北海道新幹線の渡島トンネル坑内を、Starlink利用の「Satellite Mobile Link」で4G LTE通信可能に。鉄道・運輸機構と清水建設、KDDI

 独立行政法人鉄道建設・運輸施設整備支援機構と清水建設株式会社、KDDI株式会社は7月25日、建設中の北海道新幹線渡島トンネルでStarlinkを活用したauの通信エリア構築ソリューション「Satellite Mobile Link」を活用し、4G LTEの通信エリア化を実現した。Satellite Mobile Linkがトンネル坑内の工事現場に通信環境を構築した事例は国内初という。

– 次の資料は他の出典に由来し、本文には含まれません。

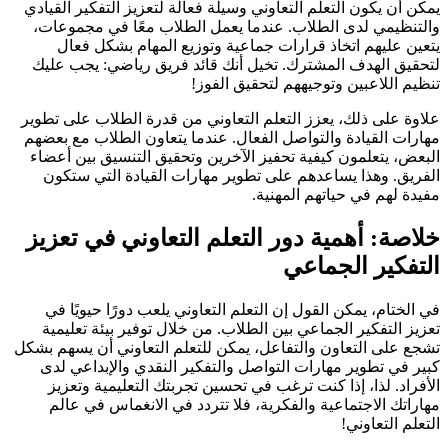
يمكن أن يكون التعلم التعاوني وسيلة فعالة لتعزيز التفكير القيادي
والتنظيمي لدى الطلاب. عندما يعمل الطلاب معًا في مجموعات،
يتعين عليهم اتخاذ قرارات جماعية وتوزيع المهام بشكل فعال
لتحقيق الهدف المشترك. تخيل أنك قائد فريق رياضي: يجب عليك
تنظيم اللاعبين وتوجيههم لتحقيق الفوز!
علاوة على ذلك، يعزز التعلم التعاوني من قدرة الطلاب على تطوير
مهارات القيادة والتواصل الفعال. عندما يتعاون الطلاب مع بعضهم
البعض، يتعلمون كيفية تحفيز الآخرين وتحقيق التنسيق بين أعضاء
الفريق. وهذا يساعدهم على تطوير مهارات القيادة التي ستكون
مفيدة لهم في حياتهم المهنية.
خلاصة: أهمية دور التعلم التعاوني في تعزيز
التفكير الجماعي
في الختام، يمكن القول إن التعلم التعاوني يلعب دورًا حيويًا في
تعزيز التفكير الجماعي بين الطلاب. من خلال توفير بيئة تعليمية
تشجع على التعاون والتفاعل، يمكن للتعلم التعاوني أن يسهم بشكل
كبير في تطوير مهارات التواصل والتفكير النقدي والإبداعي لدى
الأفراد. لذا، إذا كنت ترغب في تحسين تجربتك التعليمية وتعزيز
مهاراتك الاجتماعية والفكرية، فلا تتردد في الانغماس في عالم
التعلم التعاوني!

 3者は2022年12月に、Satellite Mobile Linkで、渡島トンネル坑外の工事現場の通信エリア化を行っていた。一方で、工事現場のトンネル坑内のセルラー通信のエリア化はできていなかった。そこで今回、トンネル坑外の通信エリア化に使用した設備から、光ケーブルで4G LTEのアンテナをトンネル坑内に延伸することで、通信環境を構築した。

 最小限の設備で約4kmの範囲に通信環境を可能にするSatellite Mobile Linkの採用により、事故リスクが高い切羽(トンネル掘削の最先端箇所)付近も含めたトンネル坑内で緊急通報を含めた音声通話や、データ通信が実現した。

 これにより、地山変状などの緊急対応時の関係者との迅速な連絡や、電子図面の活用による効率的で高度な施工管理、高解像度の映像伝送による施工立会の遠隔臨場などが可能となった。